D. Fucci, S. Romano, M. T. Baldassarre, D. Caivano, G. Scanniello, B. Thuran, and N. Juristo. A Longitudinal Cohort Study on the Retainment of Test-Driven Development. arXiv e-prints, page arXiv:1807.02971, Jul 2018.
I won’t pretend that I think this is an example of good research. However, it is an example of a research paper that can teach us a lot by critically examining it to understand both the good and the bad parts.
The authors wanted to investigate “to what extent can novice software developers retain TDD and its effects (if any) over a period of five months?” To this end they created a study of third-year students in the “Integration and Testing” course at the University of Bari in Italy.
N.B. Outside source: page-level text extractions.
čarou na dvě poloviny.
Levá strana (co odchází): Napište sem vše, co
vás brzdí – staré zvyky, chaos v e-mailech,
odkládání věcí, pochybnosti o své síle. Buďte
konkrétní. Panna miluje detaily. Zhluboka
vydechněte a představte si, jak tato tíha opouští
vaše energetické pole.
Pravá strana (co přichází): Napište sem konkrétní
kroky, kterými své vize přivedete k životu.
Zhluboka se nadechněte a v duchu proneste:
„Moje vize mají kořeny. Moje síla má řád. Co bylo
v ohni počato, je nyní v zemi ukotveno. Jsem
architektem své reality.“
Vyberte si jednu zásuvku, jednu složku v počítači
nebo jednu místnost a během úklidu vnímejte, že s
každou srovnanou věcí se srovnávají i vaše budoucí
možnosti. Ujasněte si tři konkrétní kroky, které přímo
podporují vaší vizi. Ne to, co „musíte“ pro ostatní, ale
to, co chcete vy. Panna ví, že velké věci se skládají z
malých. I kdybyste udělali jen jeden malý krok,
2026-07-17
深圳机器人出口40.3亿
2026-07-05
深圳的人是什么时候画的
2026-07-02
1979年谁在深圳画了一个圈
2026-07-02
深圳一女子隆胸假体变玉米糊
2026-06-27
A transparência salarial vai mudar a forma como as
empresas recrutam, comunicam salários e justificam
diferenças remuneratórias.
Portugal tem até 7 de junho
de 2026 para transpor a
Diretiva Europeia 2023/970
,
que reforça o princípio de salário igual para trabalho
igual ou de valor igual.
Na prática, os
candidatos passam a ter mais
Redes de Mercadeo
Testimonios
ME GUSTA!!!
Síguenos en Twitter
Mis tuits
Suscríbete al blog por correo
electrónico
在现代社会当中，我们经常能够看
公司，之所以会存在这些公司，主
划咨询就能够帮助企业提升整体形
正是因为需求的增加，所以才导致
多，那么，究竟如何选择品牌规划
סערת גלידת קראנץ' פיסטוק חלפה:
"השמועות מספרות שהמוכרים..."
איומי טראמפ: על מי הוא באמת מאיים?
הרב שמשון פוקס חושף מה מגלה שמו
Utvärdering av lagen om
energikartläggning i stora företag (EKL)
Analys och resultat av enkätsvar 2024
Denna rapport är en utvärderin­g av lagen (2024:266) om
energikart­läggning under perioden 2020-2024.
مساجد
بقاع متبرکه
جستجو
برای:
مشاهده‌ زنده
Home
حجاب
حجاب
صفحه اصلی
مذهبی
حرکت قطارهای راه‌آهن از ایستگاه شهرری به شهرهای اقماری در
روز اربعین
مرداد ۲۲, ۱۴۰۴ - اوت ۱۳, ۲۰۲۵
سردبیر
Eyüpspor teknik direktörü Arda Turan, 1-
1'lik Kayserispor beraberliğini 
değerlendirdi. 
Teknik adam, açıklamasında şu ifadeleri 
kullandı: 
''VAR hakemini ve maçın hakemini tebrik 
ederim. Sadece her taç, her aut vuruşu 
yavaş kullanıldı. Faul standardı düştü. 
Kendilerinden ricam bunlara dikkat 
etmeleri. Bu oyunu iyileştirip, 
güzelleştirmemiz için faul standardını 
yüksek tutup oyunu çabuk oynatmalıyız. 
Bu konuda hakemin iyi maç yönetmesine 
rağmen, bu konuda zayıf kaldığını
Involvement in the study was voluntary and participants were rewarded with a bonus to their final mark. A total of 30 students took part.
The 30 students were randomly split into 2 groups. The purpose of the groups was to alter the task order between the groups and thereby control for simply finding a difference due to task differences. The design also incorporated the syllabus of the “Integration and Testing” course whereby the initial measurement occurred after some testing training but before TDD training and the second measurement followed the course’s TDD training.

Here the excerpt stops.